Anticipating the day when the AAA franchise moves back to the Queen City, officials are beginning to talk about what to do with the 10,000-seat stadium when it reverts to the county. One County Council member has indicated interest in selling the 32-acre complex, saying it would bring a pretty penny.
No doubt the county will inherit some valuable real estate once Charlotte leaders work out a complicated land swap and the Knights build a new park downtown.
In years past, some local folks envisioned using the stadium for the public good. One proposal was for the YMCA to operate it, but that was before a new "Y" was built in Fort Mill's Baxter Village. Nevertheless, the question remains: Why put a major public asset on the block before other uses are considered?
York County isn't likely to acquire property with greater potential. Situated a few miles from one of the hottest urban centers in the country and surrounded by acres of paving and existing roads, Knights Stadium is a gem.
Sure, it could be leveled to make room for another office complex, filled with white-collar workers who commute from Charlotte, taking their pay and sales taxes back to North Carolina each day.
Another approach would be to solicit ideas for alternative uses. The county could seek out the best urban planners and design teams in America for proposals on remaking Knights Stadium.
Public input would be necessary, of course, but The Herald and other media would publicize what could be an exercise in participatory democracy. All viewpoints should be represented -- rich, poor, black, white, from all sides of the county. No idea should be dismissed out of hand.
For example, when I look at Knights Stadium, I see a venue for bluegrass concerts. All that would be needed is to extend a roof over part of the infield and to erect a stage.
If the stage were temporary, the setting also could be used for horse shows and other events.
The county could deflate the argument that it was competing with the private sector by hosting events that Carowinds and other promoters never book.
Any why not move the York County Visitors and Convention Bureau offices to Knights Stadium? The county is desperate for office space. There's no more appropriate place to house its tourism arm than next to an interstate highway.
With acres of available parking, the stadium could serve as a central location for tour groups and individual visitors alike.
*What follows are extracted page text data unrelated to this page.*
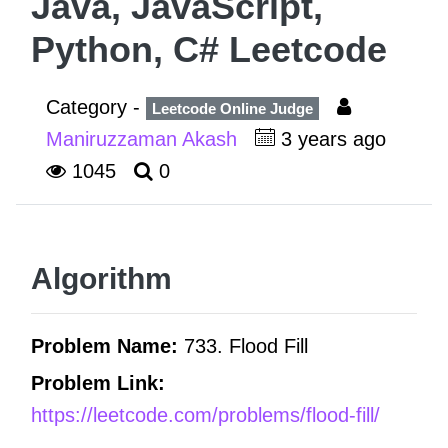
Java, JavaScript,
Python, C# Leetcode
Category -
Leetcode Online Judge
Maniruzzaman Akash
3 years ago
1045
0
Algorithm
Problem Name:
733. Flood Fill
Problem Link:
https://leetcode.com/problems/flood-fill/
Attractions such as Historic Brattonsville, the planned Museum of Life and the Environment and the Catawba Reservation would benefit from a full-fledged visitors center.
Two growing sectors of that industry, heritage and environmental tourism, have much potential for York County. Plans already are underway to connect this area to a network of hiking trials stretching from Charlotte to the Catawba River. The stadium could house vendors that capitalize on that market -- canoe or kayak rentals, for example. And it would be a grand place for interactive displays featuring American Revolution sites throughout both states.
The parking lot would make a fantastic flea market on weekends, but why not a farmers market featuring Carolinas foodstuffs? The state Department of Agriculture is spending a lot of money to promote sales of South Carolina produce. With growing interest in healthy eating, a farmers market at the stadium could become a Mecca for the food-conscious.
Gaffney has its Peachoid, but wouldn't it be neat if the "baseball" water tower were repainted as the biggest strawberry in South Carolina?
A similar case could be made for a regional market for arts and crafts produced in the region. Such a center already exists in Walterboro, but surely the state has enough creative people to support another.
Those are a few top-of-the head notions. Other Herald readers probably have better ideas.
Or the county could just take the predictable approach: Sell the stadium to the highest bidder, so we end up with another amorphous complex of sterile buildings, filled with stuff imported from China.